A motorcycle helmet with Nazi swastika sign for sale 370 (photo credit: reuters)
A motorcycle helmet with Nazi swastika sign for sale 370
(photo credit: reuters)
However, there are several important facts which your article does not address.
First, we have nothing against the Claims Conference, and in fact laud their charitable purposes. However we do not agree that the Claims Conference should or in fact has the legal or moral right to use the property of the heirs of Nazi victims to fund their charitable purposes. This property rightfully belongs to the Nazi victims and their heirs. It never belonged the Claims Conference at the time it was stolen from our clients and the mere fact that the German government let the Claims Conference claim it does not change the fact that this property still belongs to the Nazi victims who lost it, and to their heirs.
Second, it is the responsibility of the German government pay for home care for Nazi victims and this is not the responsibility of the heirs of the Nazi victims who lost this property. It is a moral outrage and a scandal of the highest magnitude that the Claims Conference refuses to return property lost due to Nazi persecution to the heirs of the Nazi victims who lost it.
The German government has no right to illegally and unconstitutionally take away the property of the heirs of Nazi victims and give it to an organization which refuses to return it to its true owners. So, there are two parties which are responsible for this outrage, the Claims Conference and the German government. Ultimately, they both bear joint responsibility and liability for illegally taking property from the families of the victims who lost it in the most horrible way due to Nazi persecution.
Third, recently, in April 2013, the German government agreed to give $1 billion to the Claims Conference for its home-care programs until the year 2017, and it is to be anticipated that after 2017, the German government will continue to fund the Claims Conference’s home-care program. Given this situation, there is no reason why the Claims Conference cannot fairly and adequately return this property to the heirs of the victims who lost it.
Fourth, regardless of the legal situation, we think that the German government made a mistake when it gave this property to the Claims Conference.
Instead, it should have set up a trust which had the right to claim this property and the duty to then find the Nazi victims or their heirs and return this property to its true owners.

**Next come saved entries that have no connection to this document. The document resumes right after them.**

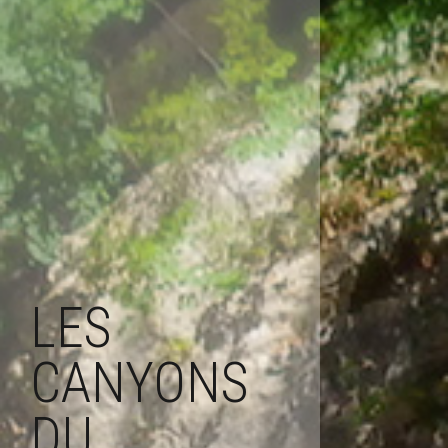
LES
CANYONS
DU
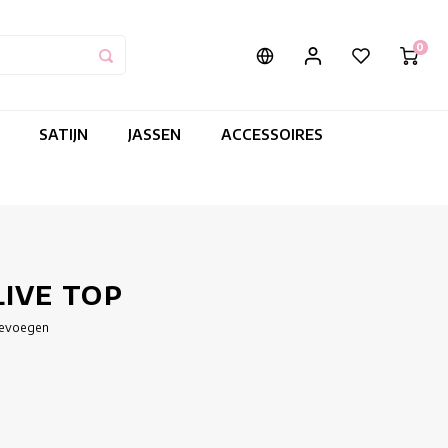
0
SATIJN
JASSEN
ACCESSOIRES
LIVE TOP
oevoegen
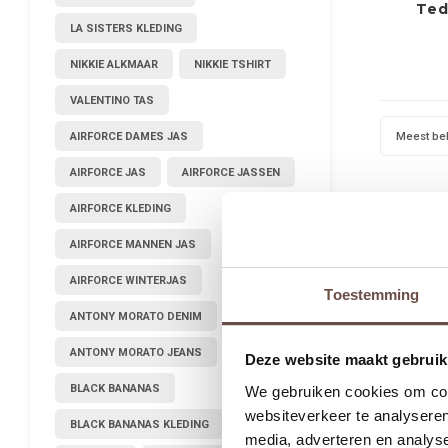
Ted
LA SISTERS KLEDING
NIKKIE ALKMAAR
NIKKIE TSHIRT
VALENTINO TAS
Meest be
AIRFORCE DAMES JAS
AIRFORCE JAS
AIRFORCE JASSEN
AIRFORCE KLEDING
AIRFORCE MANNEN JAS
AIRFORCE WINTERJAS
Toestemming
ANTONY MORATO DENIM
ANTONY MORATO JEANS
Deze website maakt gebruik
BLACK BANANAS
We gebruiken cookies om cont
websiteverkeer te analyseren
BLACK BANANAS KLEDING
media, adverteren en analys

To give this property to a third party, that refuses to return it to the heirs of the Nazi victims who lost it, was an illegal and unconstitutional taking of property for which the German government bears responsibility.
Either the Claims Conference is a trustee for the heirs of the victims who lost this property and owes them a fiduciary duty to return it to them, or the German government illegally gave this property to a third party which refuses to return it to its true owners.
Finally, we see only one solution to this problem: property stolen during the Nazi terror must be returned to the families who lost it. The Claims Conference is robbing Peter to pay Paul, and the German government is sitting on its hands watching them do it. Both of them are responsible and both of them need to step up to the plate and resolve this reprehensible situation.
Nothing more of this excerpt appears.